Situ Cangkuang menjadi objek wisata favorit oleh santri karena di dalamnya terdapat sejarah mengenai Candi Cangkuang yang merupakan bekas peninggalan kerajaan Hindu di abad ke-8, dan peninggalan Agama Islam di abad ke-17. Di samping candi terdapat Makam Mbah Dalem Eyang Arif Muhammad yang merupakan dulunya seorang panglima dari kerajaan Sultan Agung, jadi Arif Muhammad ini disuruh menyerang tentara belanda di Batavia, namun penyerangan itu gagal, sehingga ia takut kena hukuman dari Sultan Agung, akhirnya beliau pergi ke Garut dan menetap sambil menyebarkan Agama Islam, yang sebelumnya masyarakat Cangkuang sudah menganut Agama Hindu.
Disisi lain, para santri bisa menikmati wisata air atau situ dengan sarana tradisional yaitu rakit untuk menyebrangi ke situs Candi Cangkuang dan Kampung Adat Pulo. Nah kampung Pulo ini merupakan kampung adat yang berada di tengah-tengah pulau, terdiri dari enam bangunan rumah dan satu mushola. Keenam rumah tersebut melambangkan keenam anak perempuan dari eyang Arif Muhammad, dan satu Mushola yang melambangkan anak laki-lakinya. Komplek rumah Adat kampung pulo ini dari abad 17 sampai sekarang harus tetap tujuh bangunan pokok dan enam kepala keluarga. Generasi yang sekarang merupakan generasi yang ke kedelapan, kesembilan dan kesepuluh.
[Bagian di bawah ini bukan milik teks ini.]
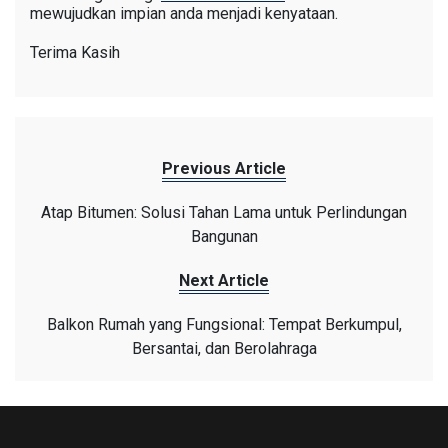
mewujudkan impian anda menjadi kenyataan.
Terima Kasih
Previous Article
Atap Bitumen: Solusi Tahan Lama untuk Perlindungan
Bangunan
Next Article
Balkon Rumah yang Fungsional: Tempat Berkumpul,
Bersantai, dan Berolahraga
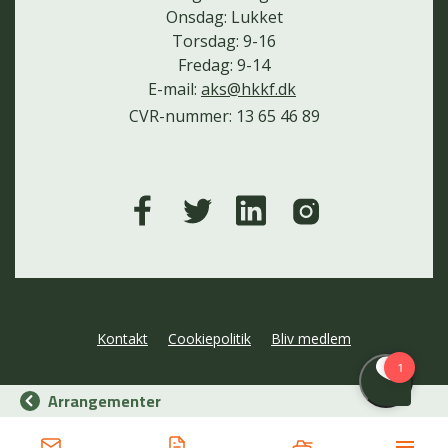
Onsdag: Lukket
Torsdag: 9-16
Fredag: 9-14
E-mail:
aks@hkkf.dk
CVR-nummer: 13 65 46 89
Kontakt
Cookiepolitik
Bliv medlem
Arrangementer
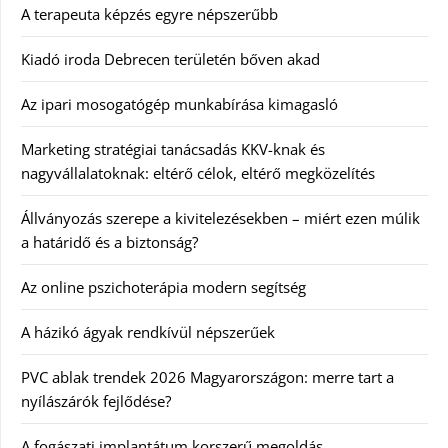
A terapeuta képzés egyre népszerűbb
Kiadó iroda Debrecen területén bőven akad
Az ipari mosogatógép munkabírása kimagasló
Marketing stratégiai tanácsadás KKV-knak és
nagyvállalatoknak: eltérő célok, eltérő megközelítés
Állványozás szerepe a kivitelezésekben – miért ezen múlik
a határidő és a biztonság?
Az online pszichoterápia modern segítség
A házikó ágyak rendkívül népszerűek
PVC ablak trendek 2026 Magyarországon: merre tart a
nyílászárók fejlődése?
A fogászati implantátum korszerű megoldás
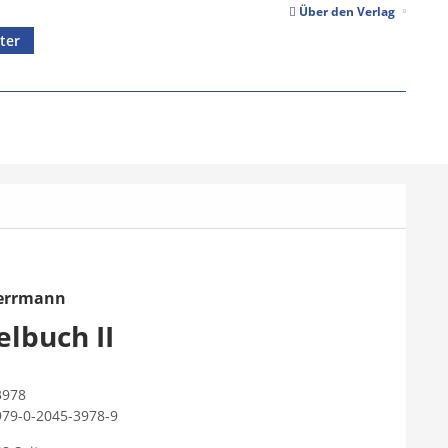
Über den Verlag
ter
Herrmann
elbuch II
3978
979-0-2045-3978-9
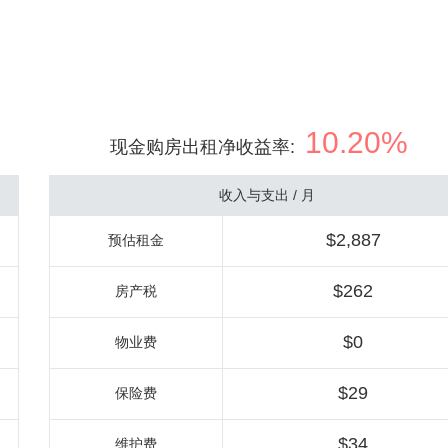
10.20%
现金购房出租净收益率
:
收入与支出 / 月
$2,887
预估租金
$262
房产税
$0
物业费
$29
保险费
$34
维护费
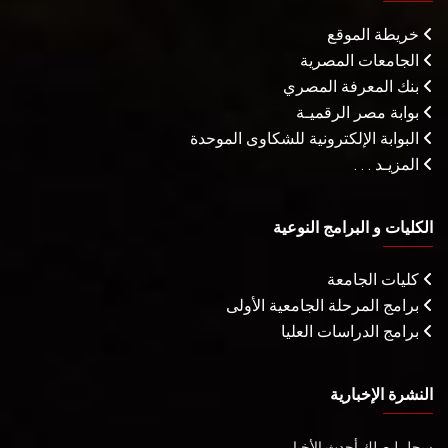
خريطة الموقع
الجامعات المصرية
بنك المعرفة المصري
بوابة مصر الرقميـة
البوابة الإلكترونية للشكاوى الموحدة
المزيـد . . .
الكليات و البرامج النوعية
كليات الجامعة
برامج المرحلة الجامعية الأولى
برامج الدراسات العليا
النشرة الإخبارية
سجل ليصلك أحدث الأخبار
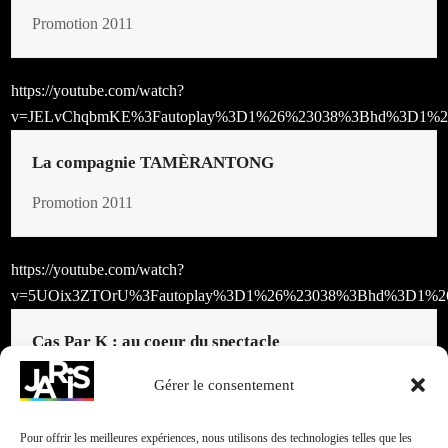
Promotion 2011
https://youtube.com/watch?
v=JELvChqbmKE%3Fautoplay%3D1%26%23038%3Bhd%3D1%2
La compagnie TAMÈRANTONG
Promotion 2011
https://youtube.com/watch?
v=5UOix3ZTOrU%3Fautoplay%3D1%26%23038%3Bhd%3D1%2
Cas Par K : au coeur du spectacle
Promotion 2011
Gérer le consentement
Pour offrir les meilleures expériences, nous utilisons des technologies telles que les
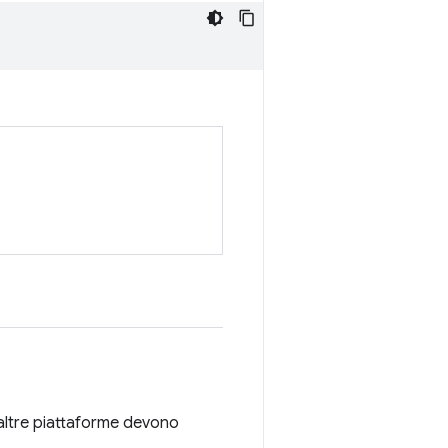
altre piattaforme devono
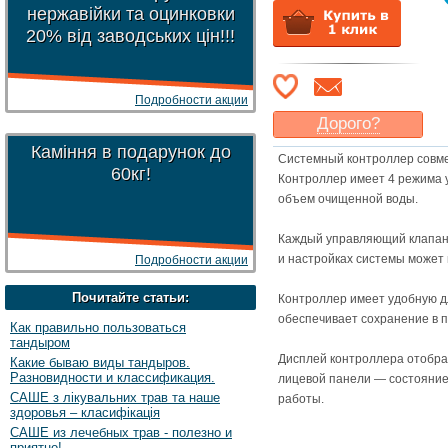
нержавійки та оцинковки
20% від заводських цін!!!
Подробности акции
Дорого?
Каміння в подарунок до
Какая цена
могла бы
Системный контроллер совмес
Вас
устроить
?
60кг!
Контроллер имеет 4 режима у
Указать цену
объем очищенной воды.
Каждый управляющий клапан 
и настройках системы может
Подробности акции
Почитайте статьи:
Контроллер имеет удобную д
обеспечивает сохранение в 
Как правильно пользоваться
тандыром
Дисплей контроллера отобра
Какие бываю виды тандыров.
Разновидности и классификация.
лицевой панели — состояние:
САШЕ з лікувальних трав та наше
работы.
здоровья – класифікація
САШЕ из лечебных трав - полезно и
приятно!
Jumlah penduduknya sekarang yang tinggal 22 orang, 11 laki-laki dan 11 perempuan, karena dikomplek rumah adat kampung Pulo disini tidak boleh menambah bangunan pokok dan menambah kepala keluarga. Misalnya anaknya menikah, maka 2 minggu setelah menikah harus keluar, kecuali orangtuanya sudah meninggal, maka bisa kembali lagi untuk mengisi kekosongan, namun yang harus menerima waris adalah ketururan anak perempuan bukan dari laki-laki. Karena yang melanjutkan jejak perjuangan adalah anak perempuan, satu-satunya anak laki-laki Arif Muhammad meninggal ketika mau di sunat.
Nama Cangkuang sendiri diambil dari nama desa dan pohon cangkuang yang berada disekitar Candi, yang menyerupai tanaman pandan dalam bahasa latin Pandanus Furcatus. Daun cangkuang ini dulu digunakan sebagai pembungkus gula aren, tikar, dan tudung. Adapun buahnya bisa digunakan sebagai obat batuk, disentri, pencahar dan antioksidan.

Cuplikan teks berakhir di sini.